It is a front view of the formwork apparatus concerning the embodiment of the present invention. It is a side view which shows the jack for fixation and the tension | tensile_strength jack of the formwork apparatus which concerns on this embodiment. It is a figure which expands and shows the jack for fixation, and is sectional drawing along the III-III line of FIG. It is a figure which expands and shows a tension rod jack, and is sectional drawing along the IV-IV line of FIG. FIG. 5 is a schematic sectional view taken along line VV in FIG. 3. FIG. 6 is a schematic cross-sectional view showing a modified example corresponding to FIG. 5. It is a figure explaining the expansion / contraction direction of a fixing jack and a tension rod jack, and (a) is related to this embodiment, and the expansion / contraction direction of the fixation jack and the expansion / contraction direction of the tension rod jack are the same direction. (B) is explanatory drawing which shows the case where the expansion-contraction direction of the jack for fixation and the expansion-contraction direction of a tension | tensile_strength jack cross | intersect according to a modification. The process from casting of lining concrete to mold release of a formwork apparatus is shown, (a) is a casting process, (b) is a protection process, and (c) is an explanatory view showing a mold release process.

  Hereinafter, preferred embodiments of the present invention will be described with reference to the drawings.

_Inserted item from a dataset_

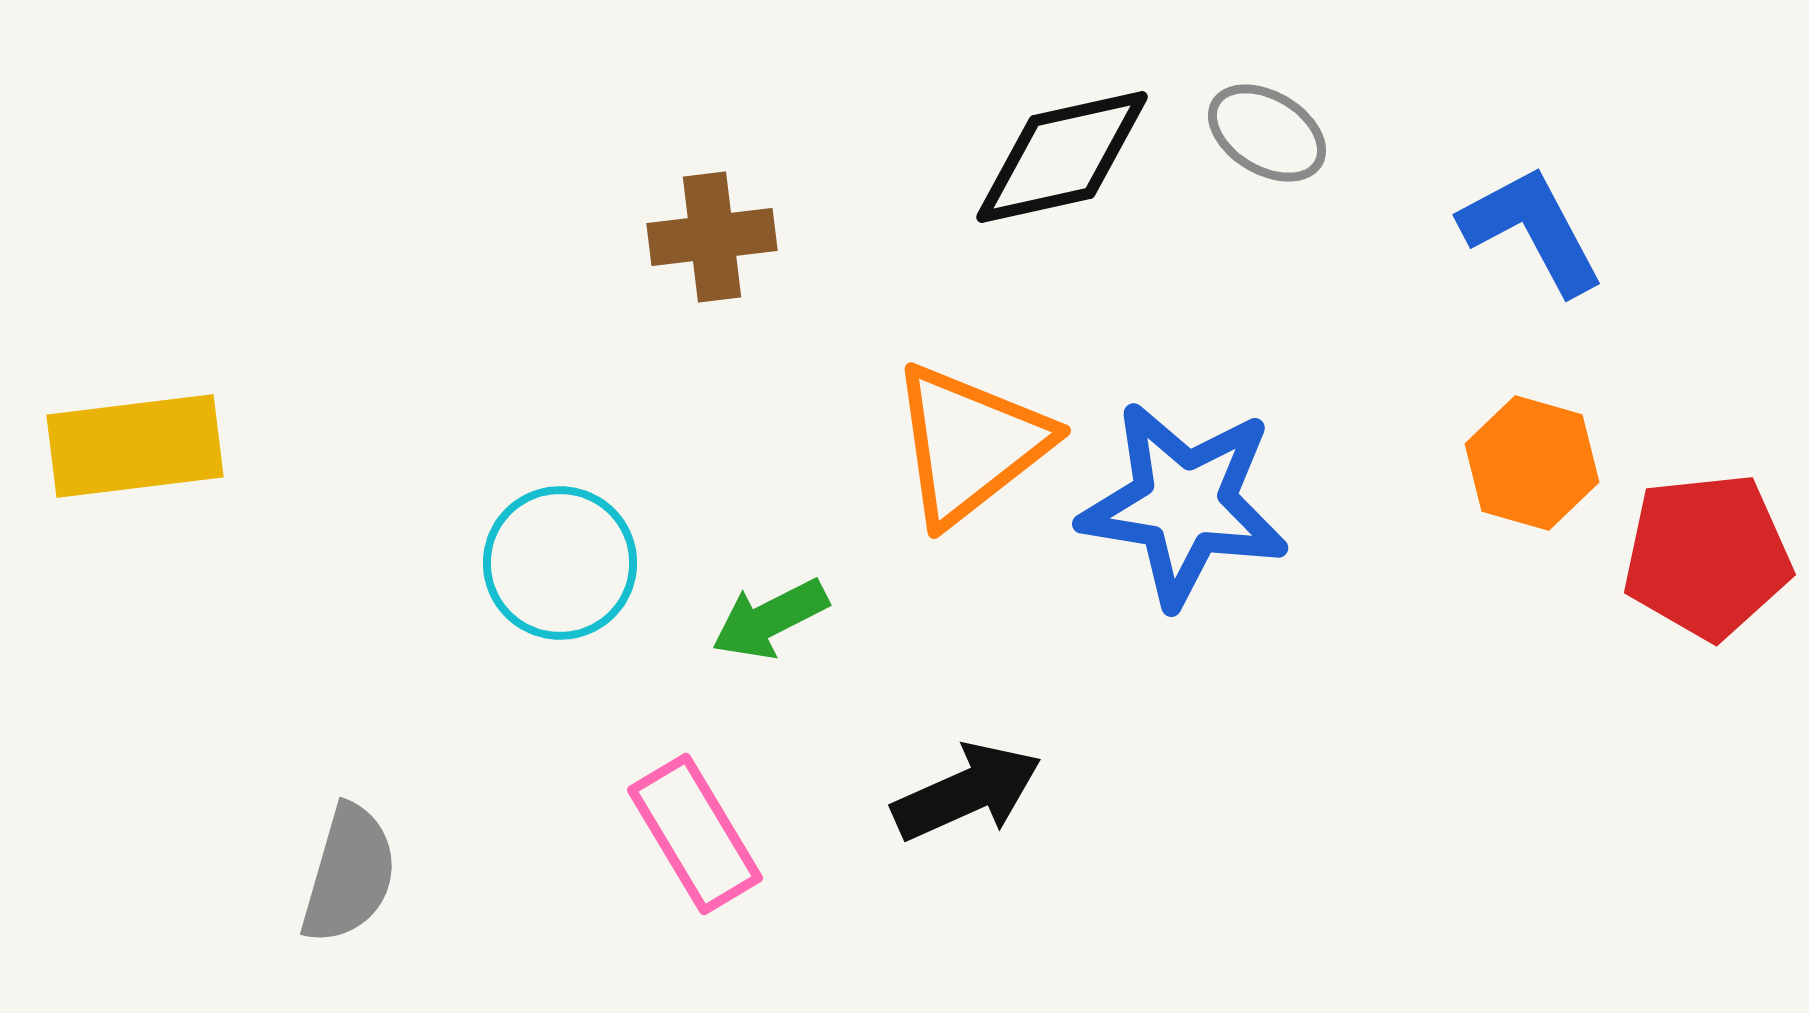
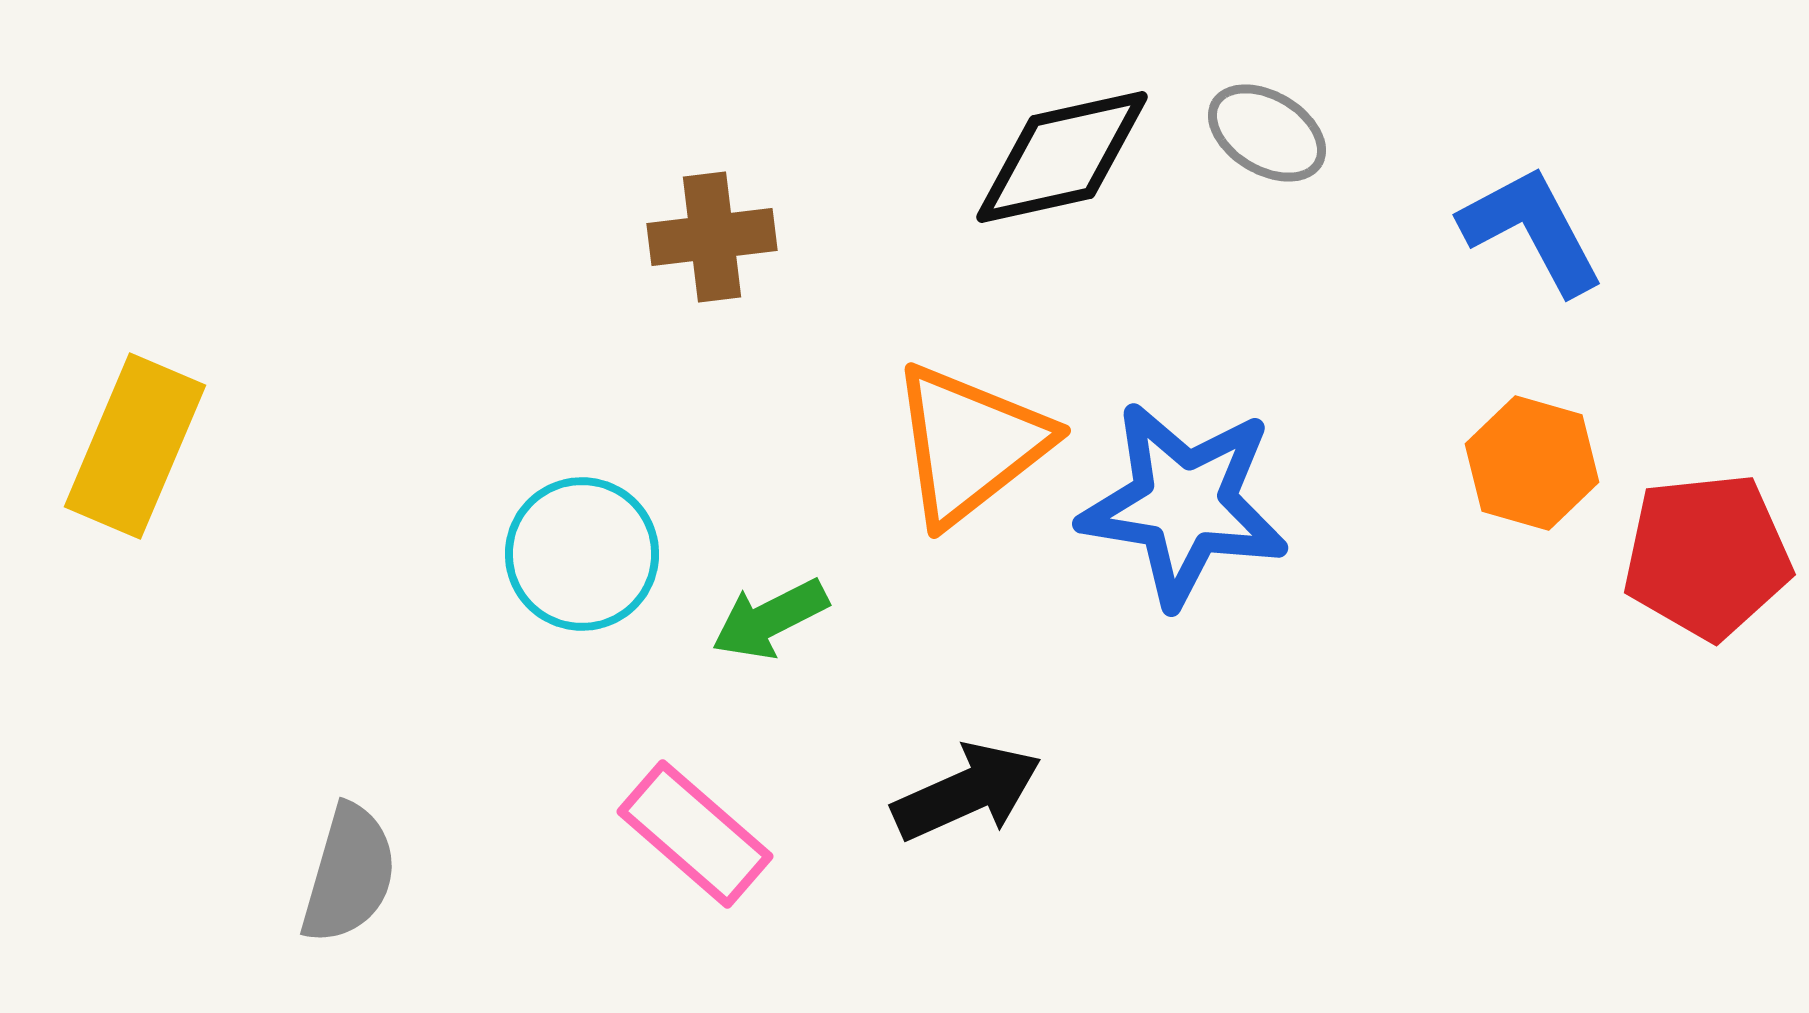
yellow rectangle: rotated 60 degrees counterclockwise
cyan circle: moved 22 px right, 9 px up
pink rectangle: rotated 18 degrees counterclockwise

  As shown in FIG. 1, the formwork apparatus 1 according to the present embodiment is used when lining concrete C is applied to an inner wall Ta of a tunnel T where concrete has been sprayed. Specifically, the formwork apparatus 1 is installed on the inner wall Ta of the tunnel T, and an area surrounded by the foam group 2 serving as the mold and the inner wall Ta of the tunnel T (hereinafter referred to as “inside” of the foam group 2). The concrete for lining is placed on the surface, and the state is maintained for a predetermined time to protect the lining concrete C (also referred to as “curing”). In addition, the length direction D (refer FIG. 2) of the tunnel T makes the area | region which installs a lining concrete and installs a cover frame etc. as a closed area for convenience.

  The foam group 2 includes at least a top form 3, a side form 4, and an inverted form. The foam group 2 has an inverted U-shape (horse-shoe shape) and is open at the bottom. The top end form 3 is disposed on the ceiling portion of the tunnel T, and a pair of side foams 4 are joined to the left and right lower ends of the top end form 3. Invert foam 5 is joined to the lower end of each side foam 4. The length in the length direction D of the tunnel T of the foam group 2 is, for example, about 10.5 m or 12 m, and there are a plurality of lengths along the length direction of the tunnel T at the connection portion between the side foam 4 and the invert foam 5. A hinge structure 6 is provided at a location (for example, 6 locations or 7 locations). In the present embodiment, the side form 4 corresponds to the first form, and the inverted form corresponds to the second form.

  By the hinge structure 6, the invert form 5 can swing with respect to the side form 4 and can be folded inward. Here, a state where the invert form 5 is opened and connected to the side form 4 is referred to as an unfolded state of the invert form 5, and a state where the inverted form 5 is folded is referred to as a reduced diameter state of the invert form 5.

  The invert form 5 can maintain the unfolded state to some extent by its own weight. Conversely, when the diameter is reduced, the invert form 5 needs to be pulled up by another opening / closing means. In the present embodiment, the hydraulic jack 8 that connects the side foam 4 and the invert foam 5 is illustrated as an opening / closing means, but various other modes can be assumed as the opening / closing means, for example, a crane mechanism that pulls by connecting wires. Or a chain block.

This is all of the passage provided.